The key here is that you are using Event Type “Profile Switch” and specifying the profile in Nightscout in the profile field.
This automatically feeds through to AAPS.
***WARNING*** Frequent profile switches will stop Autosens from working properly
The below image shows the content of the required Web Request for someone using the Token security method.
The next image shows the content required for a person using the API Secret instead:
What about Loop?
Obviously Loop a) Runs on an iPhone and b) Doesn’t adjust sensitivity with temp targets. More importantly, there isn’t currently an IFTTT integration for iOS notifications, however, it can’t be too difficult for someone to create a Spike or NightScout IFTTT integration that could be used as a trigger.

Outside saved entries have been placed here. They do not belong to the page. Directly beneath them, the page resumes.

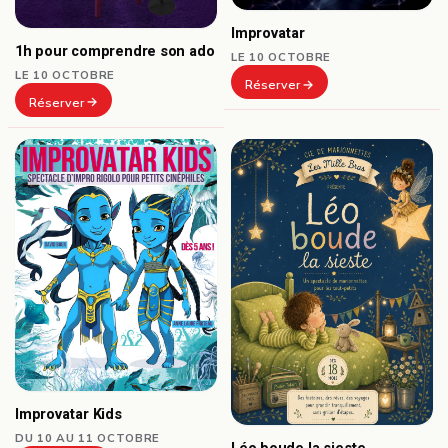
Improvatar
1h pour comprendre son ado
LE 10 OCTOBRE
LE 10 OCTOBRE
Réserver
Réserver
Improvatar Kids
DU 10 AU 11 OCTOBRE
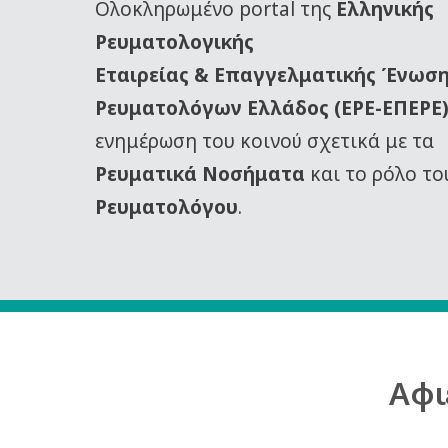
Oλοκληρωμένο portal της
Ελληνικής
Ρευματολογικής
Εταιρείας
& Επαγγελματικής Ένωσ
Ρευματολόγων Ελλάδος (ΕΡΕ-ΕΠΕΡΕ
ενημέρωση του κοινού σχετικά με τα
Ρευματικά Νοσήματα
και το ρόλο το
Ρευματολόγου
.
Αφι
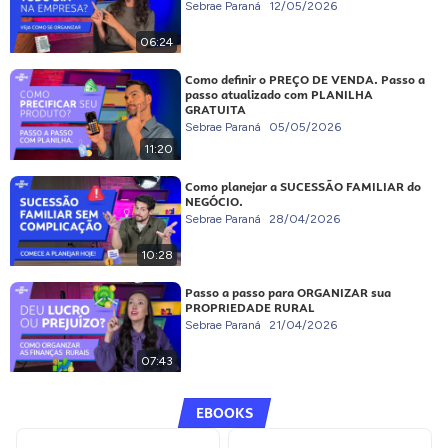
Sebrae Paraná
12/05/2026
06:24
Como definir o PREÇO DE VENDA. Passo a
passo atualizado com PLANILHA
GRATUITA
Sebrae Paraná
05/05/2026
11:20
Como planejar a SUCESSÃO FAMILIAR do
NEGÓCIO.
Sebrae Paraná
28/04/2026
10:28
Passo a passo para ORGANIZAR sua
PROPRIEDADE RURAL
Sebrae Paraná
21/04/2026
07:43
EBOOKS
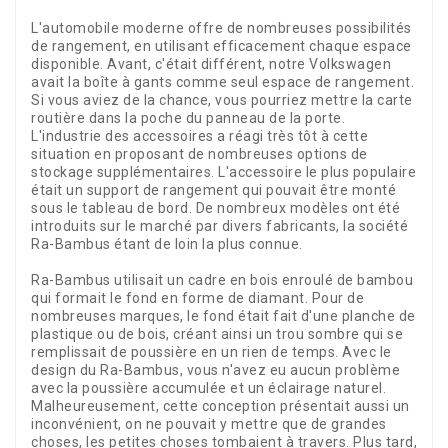
L'automobile moderne offre de nombreuses possibilités
de rangement, en utilisant efficacement chaque espace
disponible. Avant, c'était différent, notre Volkswagen
avait la boîte à gants comme seul espace de rangement.
Si vous aviez de la chance, vous pourriez mettre la carte
routière dans la poche du panneau de la porte.
L'industrie des accessoires a réagi très tôt à cette
situation en proposant de nombreuses options de
stockage supplémentaires. L'accessoire le plus populaire
était un support de rangement qui pouvait être monté
sous le tableau de bord. De nombreux modèles ont été
introduits sur le marché par divers fabricants, la société
Ra-Bambus étant de loin la plus connue.
Ra-Bambus utilisait un cadre en bois enroulé de bambou
qui formait le fond en forme de diamant. Pour de
nombreuses marques, le fond était fait d'une planche de
plastique ou de bois, créant ainsi un trou sombre qui se
remplissait de poussière en un rien de temps. Avec le
design du Ra-Bambus, vous n'avez eu aucun problème
avec la poussière accumulée et un éclairage naturel.
Malheureusement, cette conception présentait aussi un
inconvénient, on ne pouvait y mettre que de grandes
choses, les petites choses tombaient à travers. Plus tard,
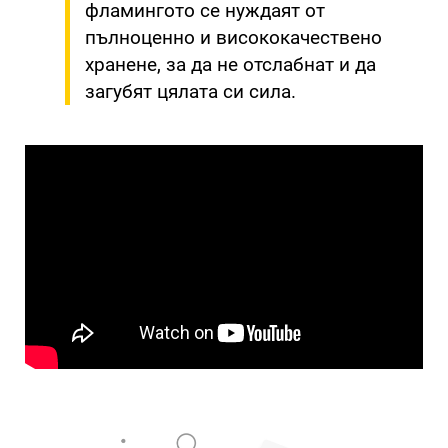
фламингото се нуждаят от
пълноценно и висококачествено
хранене, за да не отслабнат и да
загубят цялата си сила.
&
;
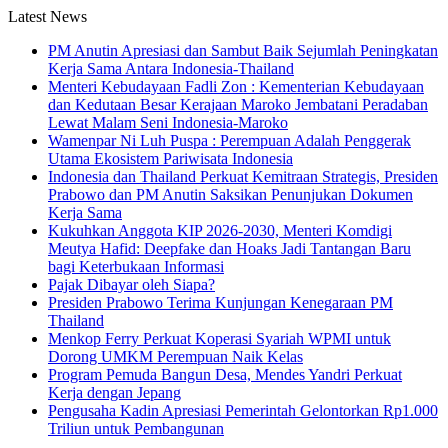
Latest News
PM Anutin Apresiasi dan Sambut Baik Sejumlah Peningkatan
Kerja Sama Antara Indonesia-Thailand
Menteri Kebudayaan Fadli Zon : Kementerian Kebudayaan
dan Kedutaan Besar Kerajaan Maroko Jembatani Peradaban
Lewat Malam Seni Indonesia-Maroko
Wamenpar Ni Luh Puspa : Perempuan Adalah Penggerak
Utama Ekosistem Pariwisata Indonesia
Indonesia dan Thailand Perkuat Kemitraan Strategis, Presiden
Prabowo dan PM Anutin Saksikan Penunjukan Dokumen
Kerja Sama
Kukuhkan Anggota KIP 2026-2030, Menteri Komdigi
Meutya Hafid: Deepfake dan Hoaks Jadi Tantangan Baru
bagi Keterbukaan Informasi
Pajak Dibayar oleh Siapa?
Presiden Prabowo Terima Kunjungan Kenegaraan PM
Thailand
Menkop Ferry Perkuat Koperasi Syariah WPMI untuk
Dorong UMKM Perempuan Naik Kelas
Program Pemuda Bangun Desa, Mendes Yandri Perkuat
Kerja dengan Jepang
Pengusaha Kadin Apresiasi Pemerintah Gelontorkan Rp1.000
Triliun untuk Pembangunan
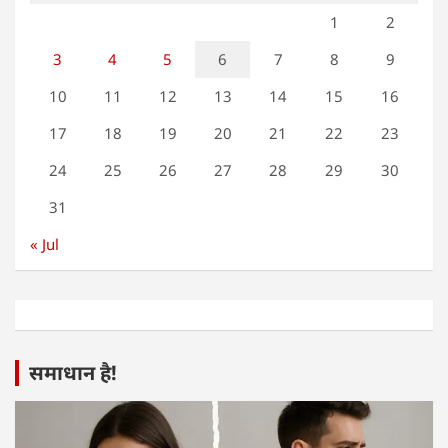
1
2
3
4
5
6
7
8
9
10
11
12
13
14
15
16
17
18
19
20
21
22
23
24
25
26
27
28
29
30
31
« Jul
समाधान है!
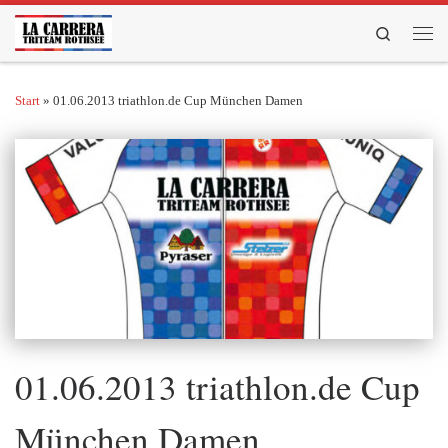
Zum Inhalt springen
Search
Men
Start
»
01.06.2013 triathlon.de Cup München Damen
01.06.2013 triathlon.de Cup
München Damen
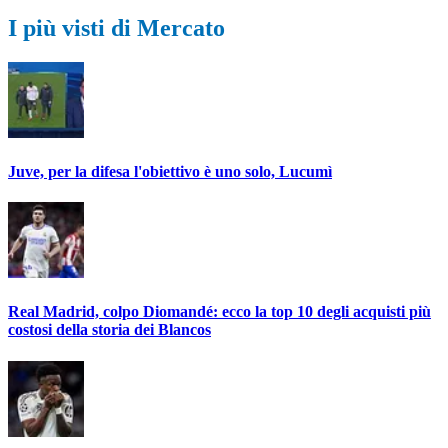
I più visti di Mercato
Juve, per la difesa l'obiettivo è uno solo, Lucumì
Real Madrid, colpo Diomandé: ecco la top 10 degli acquisti più
costosi della storia dei Blancos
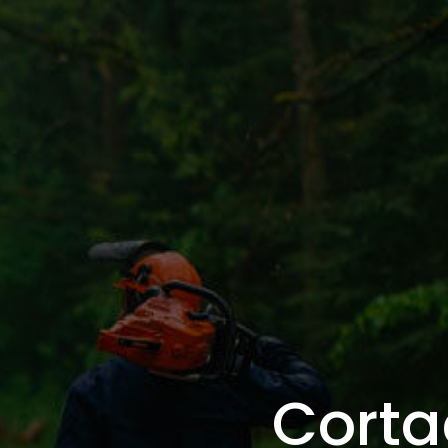
Corta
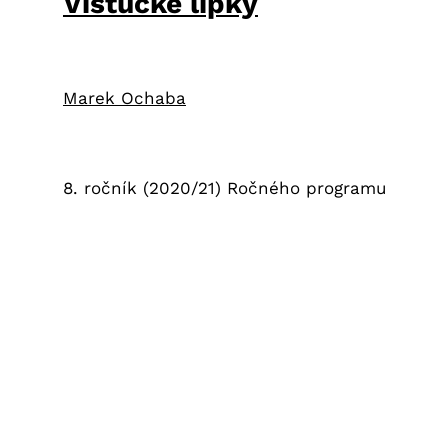
Vištucké lipky
Marek Ochaba
8. ročník (2020/21) Ročného programu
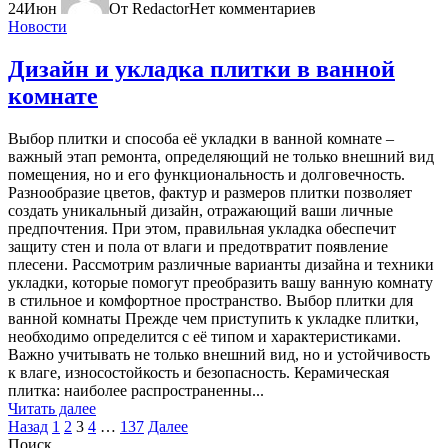
24
Июн
От Redactor
Нет комментариев
Новости
Дизайн и укладка плитки в ванной
комнате
Выбор плитки и способа её укладки в ванной комнате –
важный этап ремонта, определяющий не только внешний вид
помещения, но и его функциональность и долговечность.
Разнообразие цветов, фактур и размеров плитки позволяет
создать уникальный дизайн, отражающий ваши личные
предпочтения. При этом, правильная укладка обеспечит
защиту стен и пола от влаги и предотвратит появление
плесени. Рассмотрим различные варианты дизайна и техники
укладки, которые помогут преобразить вашу ванную комнату
в стильное и комфортное пространство. Выбор плитки для
ванной комнаты Прежде чем приступить к укладке плитки,
необходимо определится с её типом и характеристиками.
Важно учитывать не только внешний вид, но и устойчивость
к влаге, износостойкость и безопасность. Керамическая
плитка: наиболее распространенны...
Читать далее
Пагинация
Назад
1
2
3
4
…
137
Далее
Поиск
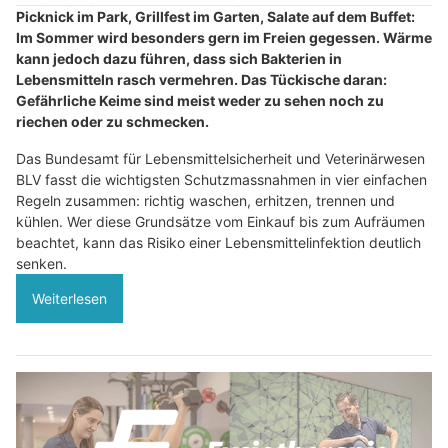
Picknick im Park, Grillfest im Garten, Salate auf dem Buffet:
Im Sommer wird besonders gern im Freien gegessen. Wärme
kann jedoch dazu führen, dass sich Bakterien in
Lebensmitteln rasch vermehren. Das Tückische daran:
Gefährliche Keime sind meist weder zu sehen noch zu
riechen oder zu schmecken.
Das Bundesamt für Lebensmittelsicherheit und Veterinärwesen
BLV fasst die wichtigsten Schutzmassnahmen in vier einfachen
Regeln zusammen: richtig waschen, erhitzen, trennen und
kühlen. Wer diese Grundsätze vom Einkauf bis zum Aufräumen
beachtet, kann das Risiko einer Lebensmittelinfektion deutlich
senken.
Weiterlesen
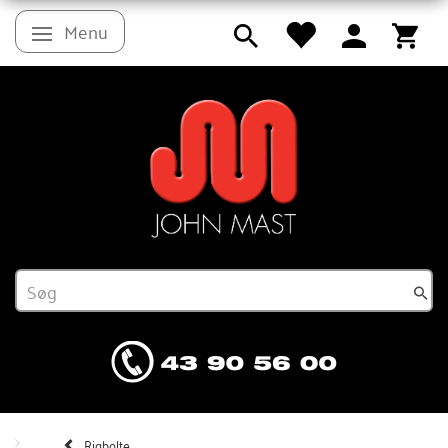
Menu
Skifte navigation
Rigbolte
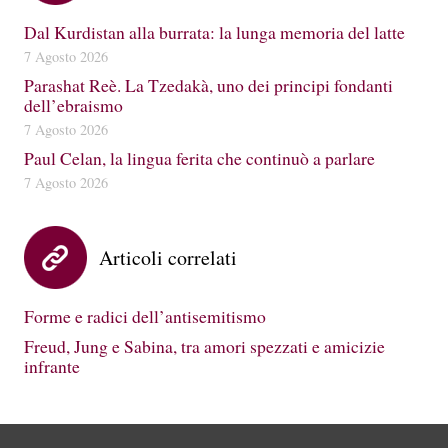
Dal Kurdistan alla burrata: la lunga memoria del latte
7 Agosto 2026
Parashat Reè. La Tzedakà, uno dei principi fondanti
dell’ebraismo
7 Agosto 2026
Paul Celan, la lingua ferita che continuò a parlare
7 Agosto 2026
Articoli correlati
Forme e radici dell’antisemitismo
Freud, Jung e Sabina, tra amori spezzati e amicizie
infrante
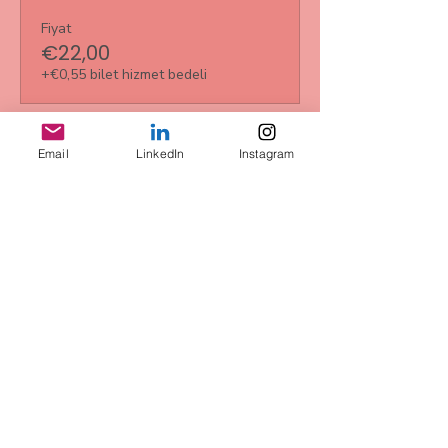
Fiyat
€22,00
+€0,55 bilet hizmet bedeli
Satış bitti
Email
LinkedIn
Instagram
Bilet tipi
3-er Ticket
Daha Fazla Bilgi
Fiyat
€61,00
+€1,53 bilet hizmet bedeli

With the Katie Disimone branches of Loop, you can then allow interaction with NightScout. This means that with highs or lows you could trigger high and low temp targets automatically. In theory, you could also script something that worked with Shortcuts, but that’s not something I’ve experience of.
So there you have it. A fairly straightforward way to automatically create a variety of Temp Targets in OpenAPS and AndroidAPS when using an Android phone, for whichever purpose you choose.